The story hinges on Izzo’s message saying, “I am traveling and may not have access to email.” He and Shavani establish a relationship of sorts as they correspond about the overdue fine and about matters unrelated to library business. Even after Shavani learns of his whereabouts and final destination, she can’t help correcting his grammar. Izzo writes, “It’s all that’s left of a once profitable business, which my partner cut me out of.” Her response in bright red ink: “There is also the slight issue of ending sentences with prepositions, but let that pass.”

Michael Chin’s story, “Mixed Tag,” includes five related pieces about a mixed tag team wrestling match and a female wrestler called Dragon Princess: “Next thing I knew, she got me in her choke. [ . . . ] I sold like I was in agony. Hammed it up a little because the crowd would get a kick out of this little girl beating down a man nearly twice her body weight. Only, before long, I wasn’t selling.” Believe it or not, this mini-tale has a nice, soothing ending.

But there is a whole lot of violence and misery going on elsewhere in these pages. Julie L. Moore’s poem “PTSD” paints a graphic picture with lines like these:

The therapist also says to revise
the script of her recurring nightmare,
take the six-foot figure of her husband
barreling into her as she tries to hold
every door, laughing at her when she says,
You are scaring me [ . . . ]
& turn it into a kitten,
reduce his ridicule to one meager
meow.

Michael Walsh’s poetry takes a different tone, and his feelings come through loud and clear in his sequence of poems. They begin with the startling opener, “The Likely Darkness”:

The day of the strangulation, I went to the green phone
[ . . . ] picked up the receiver and rested
my pointer finger on its zero. But I couldn’t imagine
rescue.

Walsh continues in “On the Thirtieth Anniversary of My Resurrection”:

Soon will arrive my lonely birthday,
the day my stepdad choked Mike, the name

I no longer use, the boy who suffocated
into unknowable darkness.

He ends his series with the unforgettable “Sex with Jesus.”

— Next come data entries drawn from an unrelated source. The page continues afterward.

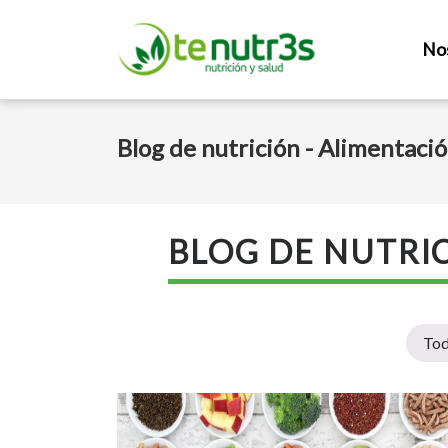
No
Blog de nutrición - Alimentaci
BLOG DE NUTRI
To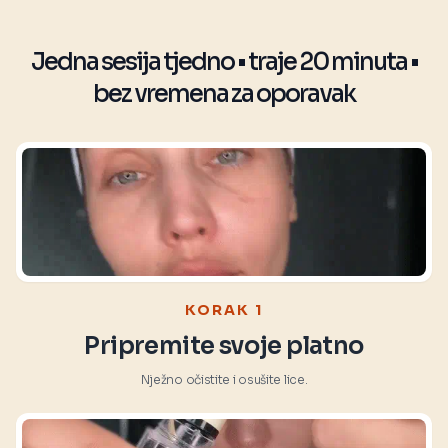
Jedna sesija tjedno • traje 20 minuta •
bez vremena za oporavak
KORAK 1
Pripremite svoje platno
Nježno očistite i osušite lice.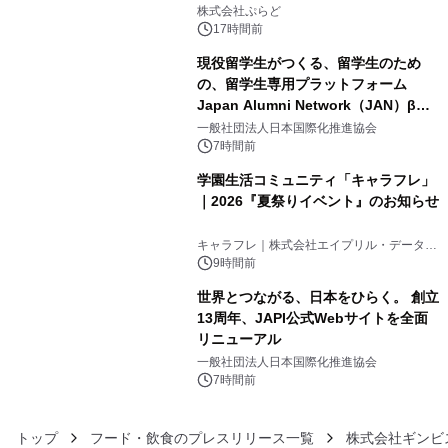
3
きで Villa Mon Temps AWAJIの連泊
株式会社ぷらど
素泊りプラン
17時間前
現役留学生がつくる、留学生のため
の、留学生専用プラットフォーム
Japan Alumni Network（JAN）β版
4
をリリース
一般社団法人日本国際化推進協会
7時間前
学園生活コミュニティ「キャラフレ」
｜2026『夏祭りイベント』のお知らせ
5
キャラフレ｜株式会社エイプリル・データ・
デザインズ
9時間前
世界とつながる、日本をひらく。 創立
13周年、JAPI公式Webサイトを全面
リニューアル
6
一般社団法人日本国際化推進協会
7時間前
トップ
フード・飲食のプレスリリース一覧
株式会社ギンビ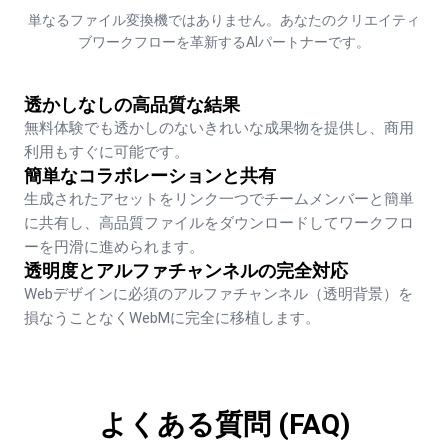
単なるファイル変換機ではありません。あなたのクリエイティ
ブワークフローを革新するAIパートナーです。
透かしなしの高品質な結果
無料体験でも透かしのないきれいな成果物を提供し、商用
利用もすぐに可能です。
簡単なコラボレーションと共有
生成されたアセットをリンク一つでチームメンバーと簡単
に共有し、高品質ファイルをダウンロードしてワークフロ
ーを円滑に進められます。
透明度とアルファチャンネルの完全対応
Webデザインに必須のアルファチャンネル（透明背景）を
損なうことなくWebMに完全に移植します。
よくある質問 (FAQ)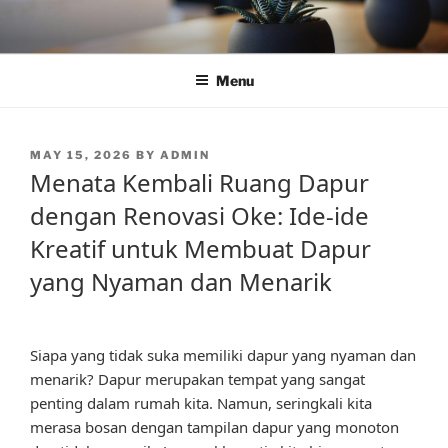
Skip
to
content
Menu
POSTED
MAY 15, 2026
BY
ADMIN
ON
Menata Kembali Ruang Dapur
dengan Renovasi Oke: Ide-ide
Kreatif untuk Membuat Dapur
yang Nyaman dan Menarik
Siapa yang tidak suka memiliki dapur yang nyaman dan
menarik? Dapur merupakan tempat yang sangat
penting dalam rumah kita. Namun, seringkali kita
merasa bosan dengan tampilan dapur yang monoton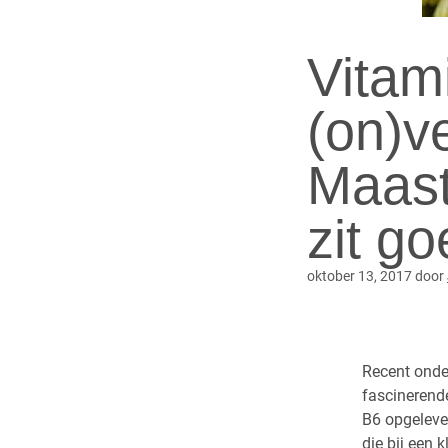
Vitam
(on)ve
Maast
zit go
oktober 13, 2017
door
Recent onder
fascinerend
B6 opgelever
die bij een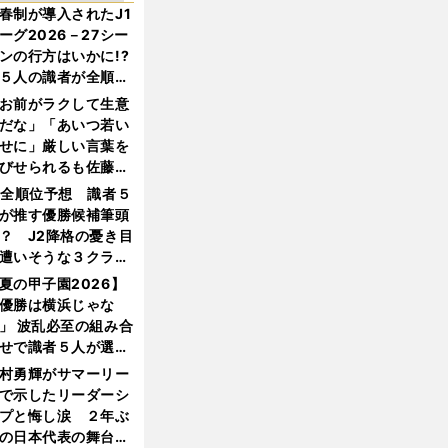
春制が導入されたJ1
ーグ2026－27シー
ンの行方はいかに!?
５人の識者が全順位
大胆予想
お前がラクして生意
だな」「あいつ若い
せに」厳しい言葉を
びせられるも佐藤慎
郎が貫いた誇りとフ
1全順位予想 識者５
ンへの思い
が推す優勝候補筆頭
？ J2降格の憂き目
遭いそうな３クラブ
は？
夏の甲子園2026】
優勝は横浜じゃな
」 波乱必至の組み合
せで識者５人が選ん
優勝校はここだ！
村勇輝がサマーリー
で示したリーダーシ
プと悔し涙 ２年ぶ
の日本代表の舞台を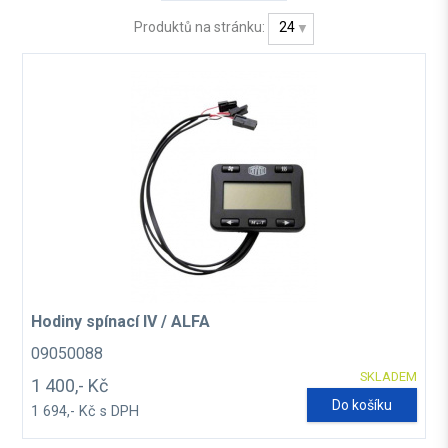
Produktů na stránku:
24
Hodiny spínací IV / ALFA
09050088
SKLADEM
1 400,- Kč
Do košíku
1 694,- Kč s DPH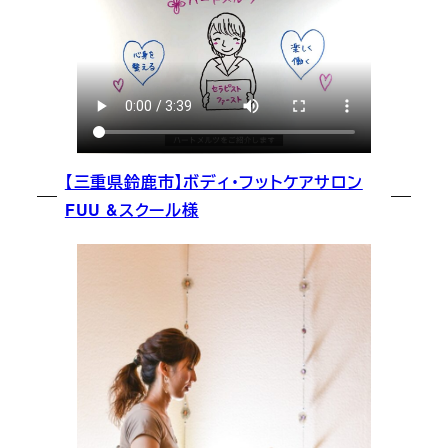
【三重県鈴鹿市】ボディ・フットケアサロン
FUU &スクール様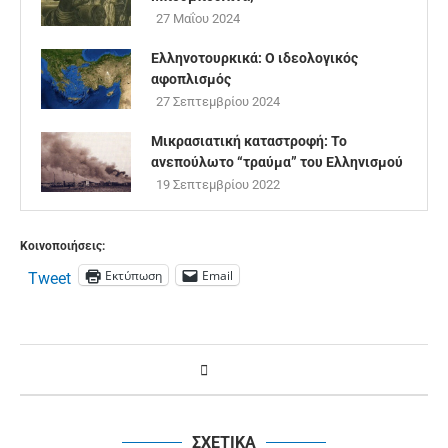
27 Μαΐου 2024
Ελληνοτουρκικά: Ο ιδεολογικός
αφοπλισμός
27 Σεπτεμβρίου 2024
Μικρασιατική καταστροφή: Το
ανεπούλωτο “τραύμα” του Ελληνισμού
19 Σεπτεμβρίου 2022
Κοινοποιήσεις:
Εκτύπωση
Email
Tweet
ΣΧΕΤΙΚΑ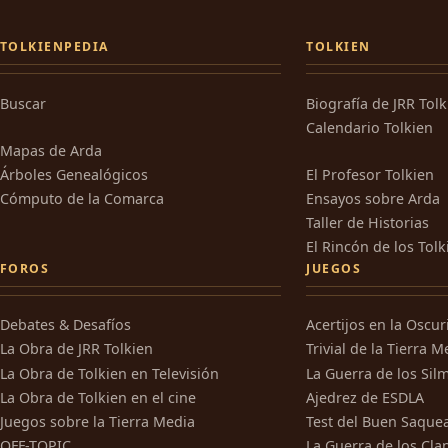
TOLKIENPEDIA
TOLKIEN
Buscar
Biografía de JRR Tol
Calendario Tolkien
Mapas de Arda
Árboles Genealógicos
El Profesor Tolkien
Cómputo de la Comarca
Ensayos sobre Arda
Taller de Historias
El Rincón de los Tolk
FOROS
JUEGOS
Debates & Desafíos
Acertijos en la Oscu
La Obra de JRR Tolkien
Trivial de la Tierra M
La Obra de Tolkien en Televisión
La Guerra de los Silm
La Obra de Tolkien en el cine
Ajedrez de ESDLA
Juegos sobre la Tierra Media
Test del Buen Saque
OFF-TOPIC
La Guerra de los Cla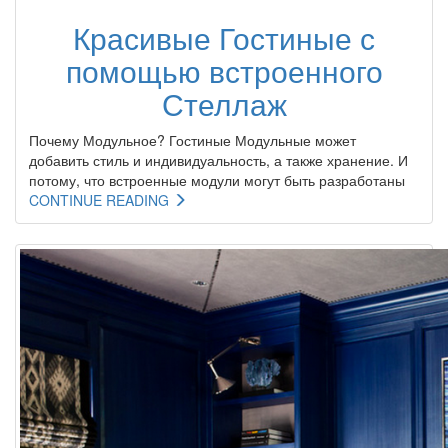
Красивые Гостиные с
помощью встроенного
Стеллаж
Почему Модульное? Гостиные Модульные может
добавить стиль и индивидуальность, а также хранение. И
потому, что встроенные модули могут быть разработаны
CONTINUE READING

For an unexpected mix of seriousness and humor, be sure to read Nan Byrne’s “Sorry for Your Lost”:

There’s a fire at the morgue
and although no one is in danger of dying

we practice our lifesaving
on the ungrudging corpses

[ . . . ] who now gather in the hospital courtyard
defrosting like Sunday halibut

Then there is Erika Meitner, who situates her poem “Bread & Peace” in Belfast, Northern Ireland. She writes:

My son

is learning to speak here, says certain words
in ways I don’t recognize. More is mo-weigh.

Now has become nigh. We are only visiting,
so his accent—tuneful, rising—will vanish [ . . . ]”

That sweet thought is followed by the other side of the coin:

There is danger here,
but we are not in it. Proximity is always relative,

and I keep walking and walking, past Lavery’s Bar,
where a muscled armored truck driver is headed inside,

wearing full helmet with tinted visor, blue bulletproof vest,
steel briefcase handcuffed to his wrist.

Don’t overlook the nonfiction in Cherry Tree. In the 1980s, the German writer Friedrich Dürrenmatt wrote his novel The Assignment by having each of the 24 chapters consist of one extremely long sentence. Others like Laird Hunt, William Faulkner, and Bohumil Hrabal have embraced the very long sentence. Here, Tyler Mills employs that style with her nonfiction piece titled “Body,” which starts out:

Monday, and children were walking through the streets, plastic packs on their backs like oxygen tanks for the Moon, [ . . . ] and the rumor suddenly wore its vowels and consonants loudly, body, the children said, body, and then I heard parents say, body in the back of a pickup truck [ . . . ]

The piece continues on in this way for three pages, still readable in its format.

Kate Anger uses her essay “Command of His Pistol” to seamlessly blend her theater gig as Lady Croom in Tom Stoppard’s play Arcadia with learning about her father’s suicide. And Rajiv Mohabir takes us for a ride on the “E Train to Roosevelt Making All Local Stops in Queens.”

Please do not be dissuaded by the adversities you will encounter in Cherry Tree. There’s so much originality in this volume. Each piece reveals a look at some aspect of life, perhaps not yours, but perhaps about the person across the way. And each voice is alluring, accomplished, and engaging.